Synopsis: Death and debauchery reign in the castle of Prince Prospero (Vincent Price), and when it reigns- it pours! Prospero has only one excuse for his diabolical deeds – the devil made him do it! But when a mysterious, uninvited guest crashes his pad during a masquerade ball, there’ll be hell to pay as the party atmosphere turns into a danse macabre!
eyelights: Vincent Price. Jane Asher. the quality of the production.
eyesores: its lack of suspense.
“Why should you be afraid to die? Your soul has been dead for a long long time.”
After the success of ‘House of Usher‘, Roger Corman wanted to adapt Edgar Allan Poe’s “Masque of the Red Death”, which he felt was one of Poe’s strongest stories. However, American International Pictures preferred ‘Pit and the Pendulum‘ due to its more graphic content and affordability.
Following the latter’s success, Corman pushed the making of ‘The Masque of the Red Death’ further and further because he became concerned that it could be confused with Ingmar Bergman’s ‘Det sjunde inseglet’, which had come out to great acclaim in 1957. So he made four other Poe films.
It was only in 1964 that he got around to making ‘The Masque of the Red Death’, which he still considers one of his finest pictures. Having had tremendous success with his AIP/Poe series thus far, he was up to the challenge. He was also able to make it affordably by producing it in Britain.
Based on on the original Edgar Allan Poe short story and incorporating material from Poe’s “Hop-Frog”, the picture takes us to Italy in the Middle Ages, during the plague: fearing the Red Death, which has devastated the countryside, a tyrant secludes himself and his guests in his castle.
The evil Prince Prospero doesn’t just want to shelter himself from the plague, however: he plans a great masque (or ball) to entertain himself while the villagers die outside. He also brings along with him a few headstrong villagers to corrupt and torture while preparations are made.
You see, Prospero is not just a tyrant, he’s a Satanist who’s utterly devoted to his master; he preaches the powers of Satan to anyone within earshot. And his consort, Juliana, is on the cusp of completing her training; once she has completed her final ritual, she will be Satan’s bride.
But neither Satan nor the castle walls can protect them from the Red Death.
‘The Masque of the Red Death’ is a fairly impressive production for an AIP/Corman picture. Though they were usually done on the cheap, this one took advantage of British tax credits and also made use of the sets left over from ‘Becket’, increasing the breadth and quality of the picture.
It also benefited from a very solid script, no doubt due to the fact that it had been worked on for years as Corman was never quite satisfied with it. Of the AIP/Corman/Poe pictures it’s probably the one with the strongest dialogues, filled as is it with existentialism and religion.
It also has a solid cast and performances: Vincent Price and Hazel Court return to the AIP/Corman fold yet again to serve up credible characters in Prince Prospero and Lady Juliana, and Jane Asher lights up the screen as Francesca, the fiery-haired villager whom Prospero would convert.
It’s also a picture resplendent with memorable visuals, from the sight of the red-cloaked figure spreading disease, to Juliana’s interactions with the Devil, to the cruel shenanigans of Prospero’s court, to the elaborate castle itself. Corman pieced together stark imagery on this one.
What it lacks, however, is a true feeling of dread: though we appreciate Prospero’s aversion to the Red Death, it isn’t really until the end that his fear substantiates itself.
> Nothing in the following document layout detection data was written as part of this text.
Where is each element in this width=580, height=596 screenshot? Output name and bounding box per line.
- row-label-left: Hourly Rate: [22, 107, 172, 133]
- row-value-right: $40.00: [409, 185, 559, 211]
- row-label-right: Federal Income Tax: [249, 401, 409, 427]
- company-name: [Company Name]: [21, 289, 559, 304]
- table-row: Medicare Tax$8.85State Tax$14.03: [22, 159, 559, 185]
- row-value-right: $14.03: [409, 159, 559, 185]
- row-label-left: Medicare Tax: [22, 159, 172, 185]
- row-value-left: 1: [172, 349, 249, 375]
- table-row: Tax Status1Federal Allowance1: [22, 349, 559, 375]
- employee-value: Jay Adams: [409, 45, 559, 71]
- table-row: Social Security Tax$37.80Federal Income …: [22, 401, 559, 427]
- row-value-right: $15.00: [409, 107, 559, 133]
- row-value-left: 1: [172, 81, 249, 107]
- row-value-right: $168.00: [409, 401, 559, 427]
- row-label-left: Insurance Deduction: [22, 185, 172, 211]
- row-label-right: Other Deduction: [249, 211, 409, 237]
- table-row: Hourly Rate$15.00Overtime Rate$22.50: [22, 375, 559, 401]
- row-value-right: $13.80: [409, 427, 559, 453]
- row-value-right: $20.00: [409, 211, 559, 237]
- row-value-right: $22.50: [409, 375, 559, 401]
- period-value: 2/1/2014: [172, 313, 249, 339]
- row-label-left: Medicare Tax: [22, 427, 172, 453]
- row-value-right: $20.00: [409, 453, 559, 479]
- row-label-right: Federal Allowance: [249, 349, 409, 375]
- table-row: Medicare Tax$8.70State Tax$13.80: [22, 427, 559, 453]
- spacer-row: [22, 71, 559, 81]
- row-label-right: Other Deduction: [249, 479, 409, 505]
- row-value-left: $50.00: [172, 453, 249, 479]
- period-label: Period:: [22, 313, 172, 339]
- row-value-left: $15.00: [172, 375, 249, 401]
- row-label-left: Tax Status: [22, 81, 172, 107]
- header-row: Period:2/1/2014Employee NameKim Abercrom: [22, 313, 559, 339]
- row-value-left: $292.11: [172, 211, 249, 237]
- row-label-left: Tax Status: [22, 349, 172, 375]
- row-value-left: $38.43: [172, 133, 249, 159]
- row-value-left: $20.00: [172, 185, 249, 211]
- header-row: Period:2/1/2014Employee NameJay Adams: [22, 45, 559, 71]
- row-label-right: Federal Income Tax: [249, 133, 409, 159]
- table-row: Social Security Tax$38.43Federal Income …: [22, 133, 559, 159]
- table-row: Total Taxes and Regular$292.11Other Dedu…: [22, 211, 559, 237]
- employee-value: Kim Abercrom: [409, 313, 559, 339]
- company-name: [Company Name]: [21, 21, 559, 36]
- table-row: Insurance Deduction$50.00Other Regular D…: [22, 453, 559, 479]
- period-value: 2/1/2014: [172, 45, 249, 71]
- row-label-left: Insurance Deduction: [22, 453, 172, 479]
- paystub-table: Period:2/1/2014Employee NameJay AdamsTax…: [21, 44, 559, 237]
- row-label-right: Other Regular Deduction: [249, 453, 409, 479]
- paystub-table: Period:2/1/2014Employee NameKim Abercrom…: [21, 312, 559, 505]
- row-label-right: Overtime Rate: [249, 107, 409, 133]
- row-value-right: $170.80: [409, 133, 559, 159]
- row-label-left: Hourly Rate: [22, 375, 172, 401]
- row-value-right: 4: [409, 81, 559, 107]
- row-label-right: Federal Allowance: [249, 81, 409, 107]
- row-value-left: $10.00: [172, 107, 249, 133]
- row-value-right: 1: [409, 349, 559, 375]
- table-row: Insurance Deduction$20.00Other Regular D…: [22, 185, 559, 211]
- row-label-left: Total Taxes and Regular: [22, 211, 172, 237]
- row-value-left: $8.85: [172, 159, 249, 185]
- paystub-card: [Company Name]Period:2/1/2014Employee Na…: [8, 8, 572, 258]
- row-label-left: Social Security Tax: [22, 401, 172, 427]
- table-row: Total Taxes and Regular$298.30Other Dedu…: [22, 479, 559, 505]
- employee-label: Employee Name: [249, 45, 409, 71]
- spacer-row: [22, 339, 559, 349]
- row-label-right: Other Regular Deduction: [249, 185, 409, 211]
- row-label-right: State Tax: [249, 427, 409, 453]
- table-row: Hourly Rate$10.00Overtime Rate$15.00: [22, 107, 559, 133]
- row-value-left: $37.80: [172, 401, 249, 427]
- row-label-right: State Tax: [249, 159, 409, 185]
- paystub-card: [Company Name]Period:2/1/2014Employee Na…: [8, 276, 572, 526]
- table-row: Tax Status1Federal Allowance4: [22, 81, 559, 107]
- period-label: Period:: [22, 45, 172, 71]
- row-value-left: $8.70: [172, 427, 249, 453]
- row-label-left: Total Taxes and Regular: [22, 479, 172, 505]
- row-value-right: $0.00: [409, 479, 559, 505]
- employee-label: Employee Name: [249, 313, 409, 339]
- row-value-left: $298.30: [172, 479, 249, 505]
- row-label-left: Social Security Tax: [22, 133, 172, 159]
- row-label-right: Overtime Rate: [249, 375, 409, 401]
Meanwhile, the only horrifying aspects come in the form of Prospero’s deadly games and Juliana’s incantations.
But it’s not enough. If anything, as with ‘The Pit and the Pendulum’, one gets the impression that the picture is merely killing time until the Masque itself. And, sadly, when we get there, the event is nothing short of underwhelming, lacking the pomp and havoc that it rightly deserved.
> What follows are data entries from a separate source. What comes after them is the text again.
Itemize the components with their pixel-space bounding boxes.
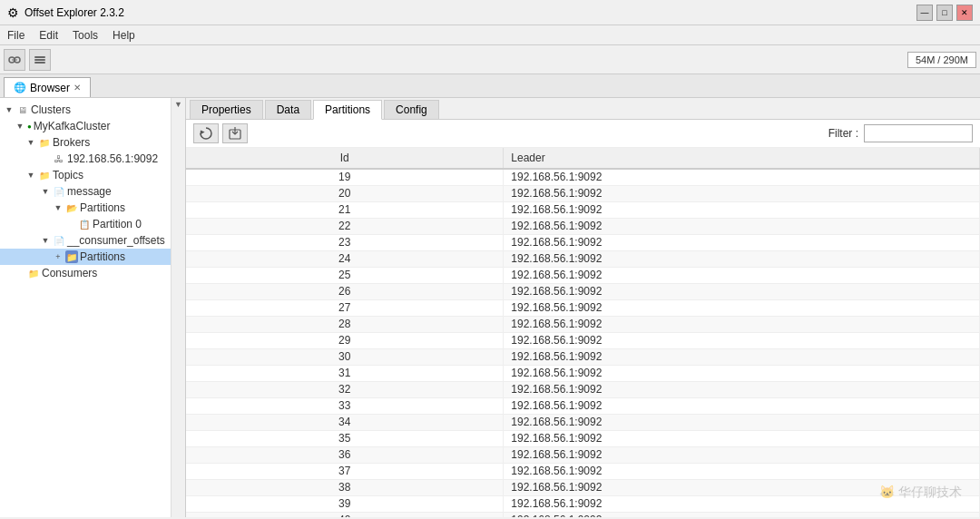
col-leader-header: Leader	[504, 148, 980, 169]
minimize-button[interactable]: —	[916, 5, 933, 21]
table-row[interactable]: 31192.168.56.1:9092	[186, 365, 980, 381]
tree-item-mykafkacluster[interactable]: ▼ ● MyKafkaCluster	[0, 118, 185, 134]
svg-marker-6	[199, 129, 205, 134]
toolbar: 54M / 290M	[0, 45, 980, 74]
table-row[interactable]: 28192.168.56.1:9092	[186, 316, 980, 332]
svg-rect-4	[34, 59, 45, 61]
cell-id: 25	[186, 267, 504, 283]
tab-data[interactable]: Data	[265, 100, 311, 119]
table-row[interactable]: 26192.168.56.1:9092	[186, 283, 980, 299]
maximize-button[interactable]: □	[936, 5, 953, 21]
tree-item-consumer-offsets[interactable]: ▼ 📄 __consumer_offsets	[0, 232, 185, 249]
expand-topics[interactable]: ▼	[25, 170, 36, 181]
partitions-msg-label: Partitions	[80, 201, 125, 214]
table-row[interactable]: 39192.168.56.1:9092	[186, 495, 980, 512]
table-row[interactable]: 38192.168.56.1:9092	[186, 479, 980, 495]
table-row[interactable]: 22192.168.56.1:9092	[186, 218, 980, 234]
cell-id: 37	[186, 463, 504, 479]
menu-item-file[interactable]: File	[0, 27, 32, 44]
browser-tab-close[interactable]: ✕	[74, 83, 81, 93]
partitions-sel-label: Partitions	[80, 250, 125, 263]
table-row[interactable]: 23192.168.56.1:9092	[186, 234, 980, 250]
clusters-icon: 🖥	[16, 103, 29, 116]
export-button[interactable]	[222, 123, 248, 143]
expand-partitions-msg[interactable]: ▼	[53, 202, 64, 213]
mykafkacluster-label: MyKafkaCluster	[34, 120, 111, 132]
expand-consumers[interactable]: ▶	[15, 268, 25, 279]
table-row[interactable]: 21192.168.56.1:9092	[186, 201, 980, 218]
titlebar-left: ⚙ Offset Explorer 2.3.2	[7, 5, 124, 20]
content-toolbar: Filter :	[186, 120, 980, 148]
cell-id: 24	[186, 250, 504, 267]
tree-item-partitions-msg[interactable]: ▼ 📂 Partitions	[0, 200, 185, 216]
tab-config[interactable]: Config	[384, 100, 439, 119]
tree-item-brokers[interactable]: ▼ 📁 Brokers	[0, 134, 185, 151]
table-row[interactable]: 34192.168.56.1:9092	[186, 414, 980, 430]
table-row[interactable]: 20192.168.56.1:9092	[186, 185, 980, 201]
expand-broker1[interactable]: ▶	[40, 153, 51, 164]
menu-item-edit[interactable]: Edit	[32, 27, 65, 44]
browser-tab[interactable]: 🌐 Browser ✕	[4, 77, 91, 97]
tree-item-topics[interactable]: ▼ 📁 Topics	[0, 167, 185, 183]
table-row[interactable]: 24192.168.56.1:9092	[186, 250, 980, 267]
filter-input[interactable]	[864, 124, 973, 142]
table-row[interactable]: 40192.168.56.1:9092	[186, 512, 980, 517]
table-row[interactable]: 36192.168.56.1:9092	[186, 446, 980, 463]
tree-container: ▼ 🖥 Clusters ▼ ● MyKafkaCluster ▼ 📁 Brok…	[0, 98, 185, 285]
table-row[interactable]: 29192.168.56.1:9092	[186, 332, 980, 348]
tree-item-consumers[interactable]: ▶ 📁 Consumers	[0, 265, 185, 281]
tree-item-partition0[interactable]: ▶ 📋 Partition 0	[0, 216, 185, 232]
refresh-button[interactable]	[193, 123, 219, 143]
cell-id: 26	[186, 283, 504, 299]
tree-item-message[interactable]: ▼ 📄 message	[0, 183, 185, 200]
expand-brokers[interactable]: ▼	[25, 137, 36, 148]
table-row[interactable]: 35192.168.56.1:9092	[186, 430, 980, 446]
svg-rect-3	[34, 56, 45, 58]
menubar: FileEditToolsHelp	[0, 25, 980, 45]
table-row[interactable]: 33192.168.56.1:9092	[186, 397, 980, 414]
tree-item-clusters[interactable]: ▼ 🖥 Clusters	[0, 102, 185, 118]
table-row[interactable]: 27192.168.56.1:9092	[186, 299, 980, 316]
message-label: message	[67, 185, 112, 198]
table-row[interactable]: 32192.168.56.1:9092	[186, 381, 980, 397]
cell-leader: 192.168.56.1:9092	[504, 348, 980, 365]
expand-mykafkacluster[interactable]: ▼	[15, 121, 25, 132]
cell-id: 34	[186, 414, 504, 430]
table-row[interactable]: 19192.168.56.1:9092	[186, 169, 980, 185]
cell-leader: 192.168.56.1:9092	[504, 430, 980, 446]
table-row[interactable]: 25192.168.56.1:9092	[186, 267, 980, 283]
message-doc-icon: 📄	[53, 185, 65, 198]
connect-button[interactable]	[4, 49, 25, 71]
table-body: 19192.168.56.1:909220192.168.56.1:909221…	[186, 169, 980, 517]
settings-button[interactable]	[29, 49, 51, 71]
tab-properties[interactable]: Properties	[190, 100, 263, 119]
memory-indicator: 54M / 290M	[907, 52, 976, 68]
expand-partition0[interactable]: ▶	[65, 219, 76, 230]
expand-message[interactable]: ▼	[40, 186, 51, 197]
close-button[interactable]: ✕	[956, 5, 973, 21]
clusters-label: Clusters	[31, 103, 71, 116]
tree-item-partitions-sel[interactable]: + 📁 Partitions	[0, 249, 185, 265]
cell-leader: 192.168.56.1:9092	[504, 267, 980, 283]
table-row[interactable]: 37192.168.56.1:9092	[186, 463, 980, 479]
tree-down-arrow: ▼	[174, 100, 182, 109]
content-tool-buttons	[193, 123, 251, 143]
menu-item-help[interactable]: Help	[105, 27, 142, 44]
expand-clusters[interactable]: ▼	[4, 104, 15, 115]
tree-item-broker1[interactable]: ▶ 🖧 192.168.56.1:9092	[0, 151, 185, 167]
brokers-label: Brokers	[53, 136, 90, 149]
menu-item-tools[interactable]: Tools	[65, 27, 105, 44]
consumers-folder-icon: 📁	[27, 267, 40, 279]
filter-area: Filter :	[828, 124, 973, 142]
cell-id: 27	[186, 299, 504, 316]
tab-partitions[interactable]: Partitions	[313, 100, 382, 120]
cell-leader: 192.168.56.1:9092	[504, 316, 980, 332]
expand-consumer-offsets[interactable]: ▼	[40, 235, 51, 246]
cell-id: 23	[186, 234, 504, 250]
filter-label: Filter :	[828, 127, 858, 140]
consumer-offsets-label: __consumer_offsets	[67, 234, 165, 247]
cell-leader: 192.168.56.1:9092	[504, 169, 980, 185]
expand-partitions-sel[interactable]: +	[53, 251, 64, 262]
tree-scroll-arrow[interactable]: ▼	[171, 98, 185, 517]
table-row[interactable]: 30192.168.56.1:9092	[186, 348, 980, 365]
Thankfully, ‘The Masque of the Red Death’ is far more engaging in its first two acts, and it culminates with the most ironic of twists in its third act. But it leaves one feeling less than contented; it’s a strong effort that doesn’t quite have the eerie magic required to elicit chills.
Post scriptum: Interestingly, Roger Corman also felt that the ending wasn’t as good as he’d hope, blaming the film’s weaknesses on the British crew’s languid work habits. He would eventually produce a remake of his own picture in 1989, directed by Larry Band, and which was less well received.